Sunday, within 50 miles of Phoenix, Boston and Seattle, print shops will be ramping up equipment that will put Super Bowl XLIX memorabilia on the streets within hours. (If some enterprising individual hasn’t arranged for footballs and air-pressure gauges to be branded yet, you heard the idea here first.)
Here’s how super-JIT works: both teams have developed their winning logos and designs already. By Saturday, a limited number of t-shirts and hats will have been printed and then stored in Phoenix. Either the Seahawks or the Patriots will be sporting Super Bowl XLIX Champion gear right after the game.
Just as the clock ticks down to the final seconds of the fourth quarter, memorabilia production will begin in the areas around Boston, Seattle and Phoenix.
The supply chain works like this: All official gear is trademarked, so the NFL and the teams already have a bunch of preferred vendors around the globe. (The Red Sox have at least one major t-shirt vendor in the Far East.) Because of shipping constraints, the preferred vendors and/or the trademark holders subcontract out to local vendors in Boston and Seattle if needed. Once the go-ahead is given, printing shops will churn out merchandise and transport it to local distribution centers. In turn, the distributors will deliver the merchandise to retailers, which include newspaper and magazine kiosks, grocery stores, sporting goods stores, pro shops and the like. It will probably be available online within minutes.
Invariably, however, there are overages. Whichever team does not prevail will have some existing inventory of printed gear. Most of these organizations donate these goods to charities.
The electronics industry will be well represented during the game. All of the jumbo-trons, scoreboards, advertising signs and their ilk contain reams of LEDs, processors, drivers, sensors, connectors and wireless components. There are also lots of audio companies, precision timing gear manufacturers, camera makers and digital media represented. All in all it’s a field day for manufacturing.

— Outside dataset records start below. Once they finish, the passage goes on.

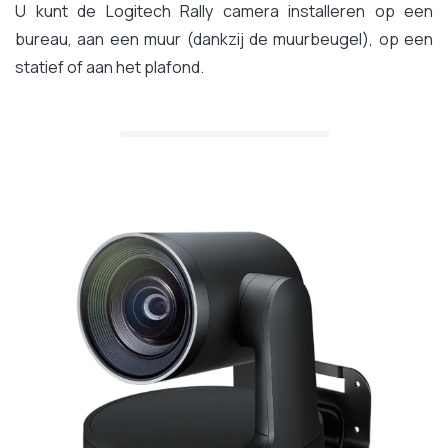
U kunt de Logitech Rally camera installeren op een
bureau, aan een muur (dankzij de muurbeugel), op een
statief of aan het plafond.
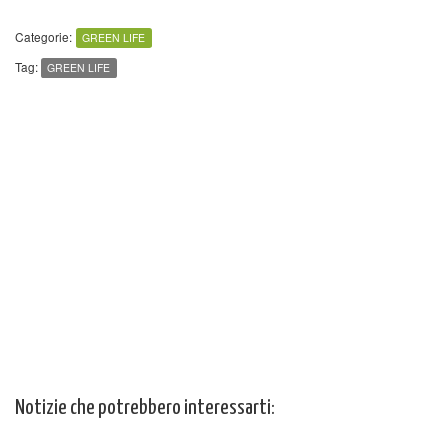
Categorie:
GREEN LIFE
Tag:
GREEN LIFE
Notizie che potrebbero interessarti:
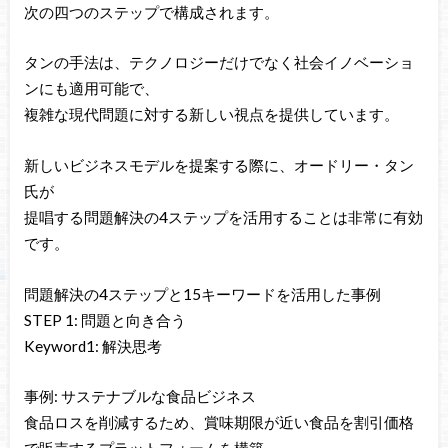
次の四つのステップで構成されます。
タンの手法は、テクノロジーだけでなく社会イノベーショ
ンにも適用可能で、
複雑な現代問題に対する新しい視点を提供しています。
新しいビジネスモデルを提案する際に、オードリー・タン
氏が
提唱する問題解決の4ステップを活用することは非常に有効
です。
問題解決の4ステップと15キーワードを活用した事例
STEP 1: 問題と向き合う
Keyword1: 解決思考
事例: サステナブルな食品ビジネス
食品ロスを削減するため、賞味期限が近い食品を割引価格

In the interest of full disclosure, I moved to the Boston area from upstate New York in the early 1980s. Since 2000, I’ve had nine opportunities to write JIT manufacturing articles associated with Boston-area sporting events.
In the 2000s Boston’s professional teams had arguably the most successful decade in sports history, winning 8 championships (3 by the Patriots, 3 by the Red Sox, and 1 each by the Celtics and Bruins).When the Bruins reached the 2011 Stanley Cup Finals, the city of Boston became the first city in the 21st Century to have all four of its major professional league teams win a league championship, and it is the only city ever to have championships in all four major professional leagues within a ten-year span (from the Patriots’ victory in February 2002 to the Bruins’ in June 2011). In just ten years, between February 2002 and June 2011, Boston’s teams completed what Sports Illustrated dubbed as the “Grand Slam of North American sports.”